Gleason was taking that rare opportunity to share her love of an exciting and talented artist with someone of influence. She played Brown an advance copy of Believers and after he sat and listened, the future president of MCA Nashville asked if he could take the cassette with him.
“This is why I love Tony Brown,” she says about that moment in the hotel parking lot. “He didn’t go, ‘Yeah! Yeah!’ He wanted to think about it. And he did. And he did it in a really smart way, of course.” It turned out to be just what Brown needed to hear at a time he needed to hear it. “We were coming out of the Urban Cowboy slog with all these middle-aged dudes and all these gals with headbands and haircuts,” Gleason recalls. “And [Nanci] was just this beautiful ray of sunshine. So pure.”

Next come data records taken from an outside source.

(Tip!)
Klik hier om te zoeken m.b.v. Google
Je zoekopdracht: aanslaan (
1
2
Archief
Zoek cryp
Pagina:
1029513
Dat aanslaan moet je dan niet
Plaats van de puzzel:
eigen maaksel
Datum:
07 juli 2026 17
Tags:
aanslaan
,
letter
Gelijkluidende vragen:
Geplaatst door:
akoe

Pure, maybe, but don’t confuse purity with fragility. Griffith was not timid, or fragile, by any means, as she’d already proven back when she was performing in front of rowdy Texans. “I remember seeing her in Nashville at Brown’s Diner,” Gleason laughs, “With a cigarette, laughing with all the boys, and they were all in. Now, that’s not something some ‘precious little songwriter girl’ does.”

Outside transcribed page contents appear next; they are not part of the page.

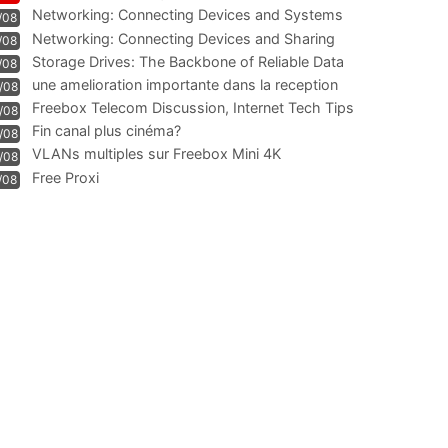
Technologie und Leistung im
Networking: Connecting Devices and Systems
/08
Networking: Connecting Devices and Sharing
/08
Information
Storage Drives: The Backbone of Reliable Data
/08
Management
une amelioration importante dans la reception
/08
WIFI
Freebox Telecom Discussion, Internet Tech Tips
/08
Communi
Fin canal plus cinéma?
/08
VLANs multiples sur Freebox Mini 4K
/08
Free Proxi
/08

Griffith eventually would sign with MCA and work with Brown on 1987’s Lone Star State of Mind, released at the peak of the all-too-brief New Traditionalist movement (or what Steve Earle — another Tony Brown signing — would later label “The Great Nashville Credibility Scare”). Her music became relatively more mainstream, the rough edges sanded down ever-so-slightly, and her lyrical concerns became more universal in scope. But she never left the ambitious, idealistic folkabilly singer of those first four albums behind. Instead, she brought her along, presenting her on a worldwide stage in the process.
Other Voices
While Working in Corners revisits Griffith’s earliest work, Rounder’s More Than a Whisper: Celebrating the Music of Nanci Griffith does what it boasts by pairing over a dozen of roots music’s best with jewels found throughout Griffith’s oeuvre. Years in the making, there are many sublime moments here, such as Lyle Lovett and Kathy Mattea (who had major hits with both “Love at the Five and Dime” and “Goin’ Gone” in 1986 and ’87, respectively) duetting on a moving “Trouble in the Fields” and John Prine in one of his final vocal performances, sharing the mic with Kelsey Waldon on “Five and Dime.” In another full-circle moment, sessions for the tribute were produced by Jim Rooney at Cowboy Arms (now known as Clement House and owned by “Cousin” Bob Clement).

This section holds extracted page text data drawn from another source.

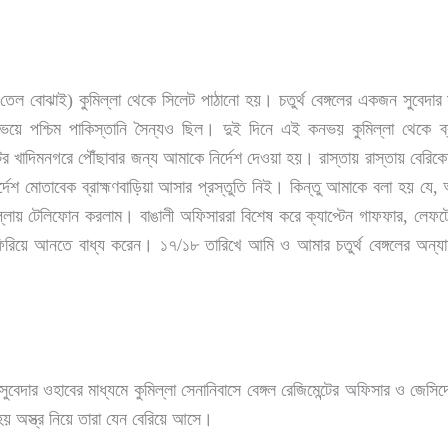
 তেল বোঝাই) কুমিল্লা থেকে সিলেট পাঠানো হয়। চতুর্থ বেঙ্গলের একজন সুবেদ
 পশ্চিম পাকিস্তানি সৈন্যও ছিল। দুই দিনে এই কনভয় কুমিল্লা থেকে ব্র
ের খাদিমনগরে পৌঁছাবার জন্য আমাকে নির্দেশ দেওয়া হয়। রাস্তায় রাস্তায় বেরি
দেশ মোতাবেক ব্রাহ্মণবাড়িয়া আসার প্রস্তুতি নিই। কিন্তু আমাকে বলা হয় যে, অন
ায় টেলিফোন করলাম। বাঙালী অফিসাররা বিশেষ করে ক্যাপ্টেন গাফফার, লেফটেন্যা
 ফিরিয়ে আনতে বাধ্য করেন। ১৭/১৮ তারিখে আমি ও আমার চতুর্থ বেঙ্গলের অন্যান
েদার ওহাবের মাধ্যমে কুমিল্লা সেনানিবাসে বেঙ্গল রেজিমেন্টের অফিসার ও জেস
হয় অস্ত্র নিয়ে তারা যেন বেরিয়ে আসে।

Mary Gauthier, who also contributes liner notes to the album, gives a heart-wrenching performance of “More Than a Whisper.” “There’s something about the loneliness and longing in that song that really got to me,” she explains. “It was one of the songs I dropped the needle on over and over again, long before streaming services where you could just hit ‘repeat.’ I loved it.”
Basically, More Than a Whisper turns the spotlight back on Griffith, an artist who spent so much of her career giving voice and exposure to other songwriters. Gauthier recalls one such moment. “About two years after I moved to Nashville, I was at a song circle at Jim McGuire’s house with Nancy and a bunch of songwriters. And she gave me one of her guitars. It was a transcendent moment for me. That was sort of a christening. She made a big deal of giving it to me in front of all the other songwriters in the room: Steve Earle, Guy Clark, John Hiatt … my God! I’m looking at it right now. I just can’t believe I’m in possession of that instrument. And she signed it, ‘For Mary, because you will sing.’ She was a great champion of other artists. I think it’s an important thing to do, to shine the light back on her.”
Scott Billington puts it this way, “Sometimes, it seems like a great voice, a guitar, and a great song are all you need. Nanci Griffith excelled at all three.”